00koeffers
00koeffers

Reputation: 327

Julia prints different results when calculating with variables

The problem is difficult to describe (hence the bad titel), it is easier to show it:

matr =
[
1 1 3
2 1 10
3 2 3
13 8 10]

i=1

print(matr[:,2].==i .* matr[:,3].!=i)
x = matr[:,2].==i
y = matr[:,3].!=i
print(x .* y)

The first and the second print() should be equivalent. Regardless, the first one prints Bool[false, false, false, false] the second one prints Bool[true, true, false, false].

Since the first result is wrong, I am wondering how this problem arises and how it can be prevented.

Upvotes: 0

Views: 71

Answers (1)

hckr
hckr

Reputation: 5583

This is an operator precedence issue. What you write in the first print is not what you intended.

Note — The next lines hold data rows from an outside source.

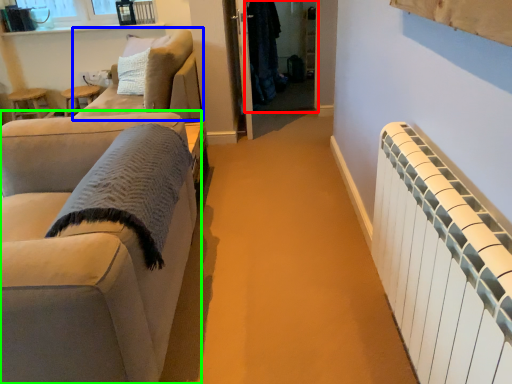 Question: Which is farther away from glass door (highlighted by a red box)? studio couch (highlighted by a blue box) or studio couch (highlighted by a green box)?

Choices:
 (A) studio couch
 (B) studio couch

Answer: (B) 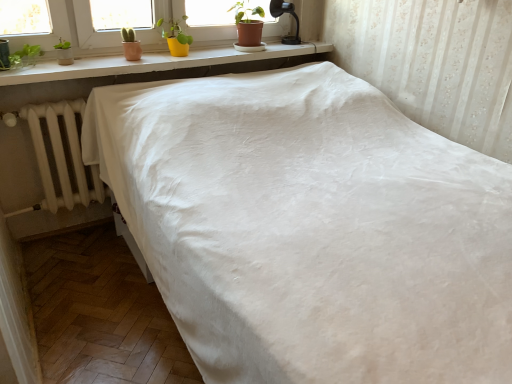 Question: Which direction should I rotate to face yellow matte pot at upper center, which is the second houseplant in right-to-left order, — up or down?

Choices:
 (A) up
 (B) down

Answer: (A)

Question: Is matte brown pot at upper center, the 1th houseplant viewed from the right, facing towards white matte radiator at left?

Choices:
 (A) yes
 (B) no

Answer: (B)

Question: Would you consider matte brown pot at upper center, the 1th houseplant viewed from the right, to be distant from white matte radiator at left?

Choices:
 (A) no
 (B) yes

Answer: (B)

Question: From the image's perspective, is matte brown pot at upper center, the second houseplant when ordered from left to right, on top of white matte radiator at left?

Choices:
 (A) no
 (B) yes

Answer: (B)

Question: From the image's perspective, is matte brown pot at upper center, the 1th houseplant viewed from the right, below white matte radiator at left?

Choices:
 (A) yes
 (B) no

Answer: (B)

Question: Is matte brown pot at upper center, the 1th houseplant viewed from the right, not within white matte radiator at left?

Choices:
 (A) yes
 (B) no

Answer: (A)

Question: From a real-world perspective, is matte brown pot at upper center, the 1th houseplant viewed from the right, below white matte radiator at left?

Choices:
 (A) no
 (B) yes

Answer: (A)

Question: Is black glass lamp at upper right not within yellow matte pot at upper center, which is the second houseplant in right-to-left order?

Choices:
 (A) no
 (B) yes

Answer: (B)

Question: Considering the relative sizes of black glass lamp at upper right and yellow matte pot at upper center, which is the second houseplant in right-to-left order, in the image provided, is black glass lamp at upper right shorter than yellow matte pot at upper center, which is the second houseplant in right-to-left order,?

Choices:
 (A) no
 (B) yes

Answer: (A)

Question: Is yellow matte pot at upper center, which is the second houseplant in right-to-left order, completely or partially inside black glass lamp at upper right?

Choices:
 (A) yes
 (B) no

Answer: (B)

Question: Is the depth of black glass lamp at upper right greater than that of yellow matte pot at upper center, marked as the first houseplant in a left-to-right arrangement?

Choices:
 (A) no
 (B) yes

Answer: (B)

Question: Is black glass lamp at upper right beside yellow matte pot at upper center, which is the second houseplant in right-to-left order?

Choices:
 (A) no
 (B) yes

Answer: (A)

Question: Considering the relative sizes of black glass lamp at upper right and yellow matte pot at upper center, which is the second houseplant in right-to-left order, in the image provided, is black glass lamp at upper right taller than yellow matte pot at upper center, which is the second houseplant in right-to-left order,?

Choices:
 (A) yes
 (B) no

Answer: (A)

Question: Can you confirm if yellow matte pot at upper center, marked as the first houseplant in a left-to-right arrangement, is thinner than white fabric bed at center?

Choices:
 (A) yes
 (B) no

Answer: (A)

print(matr[:,2].==i .* matr[:,3].!=i)

This is equivalent to (see the parentheses)

print(matr[:,2] .== (i .* matr[:,3]) .!=i)

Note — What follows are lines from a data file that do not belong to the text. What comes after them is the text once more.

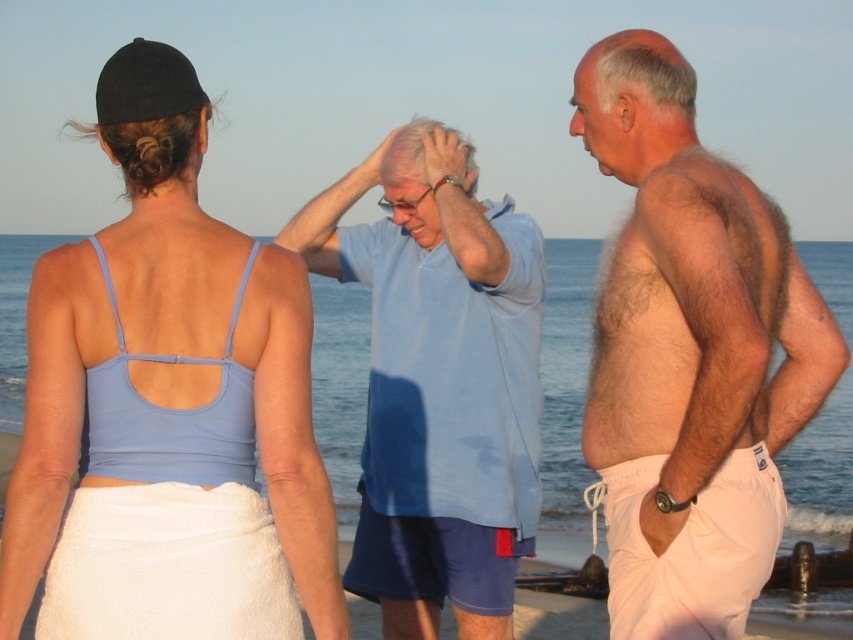 Does beige cotton shorts at right appear on the right side of light blue cotton shirt at center?

Yes, beige cotton shorts at right is to the right of light blue cotton shirt at center.

Who is positioned more to the right, beige cotton shorts at right or light blue cotton shirt at center?

beige cotton shorts at right is more to the right.

Locate an element on the screen. beige cotton shorts at right is located at coordinates (689, 353).

Identify the location of beige cotton shorts at right. (689, 353).

Is matte blue tank top at center to the left of beige cotton shorts at right from the viewer's perspective?

Correct, you'll find matte blue tank top at center to the left of beige cotton shorts at right.

Which is behind, point (97, 113) or point (636, 464)?

The point (636, 464) is behind.

Is point (308, 385) positioned in front of point (766, 252)?

Yes, it is in front of point (766, 252).

Locate an element on the screen. The height and width of the screenshot is (640, 853). matte blue tank top at center is located at coordinates (170, 401).

Is matte blue tank top at center taller than light blue cotton shirt at center?

In fact, matte blue tank top at center may be shorter than light blue cotton shirt at center.

Locate an element on the screen. This screenshot has width=853, height=640. matte blue tank top at center is located at coordinates (170, 401).

Where is `matte blue tank top at center`? matte blue tank top at center is located at coordinates (170, 401).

which is a chaining comparison, so that both matr[k,2] == (i .* matr[k,3])) and matr[k,2] == (i .* matr[k,3])) must be true for the kth index in order for the chaining comparison to return true for the kth index.

Instead you can write the same term with explicit parentheses to take care of the precedence issue.

print((matr[:,2].==i) .* (matr[:,3].!=i))

Instead of multiplication, you can broadcast &.

print((matr[:,2].==i) .& (matr[:,3].!=i))

Both of these should give you the right answer.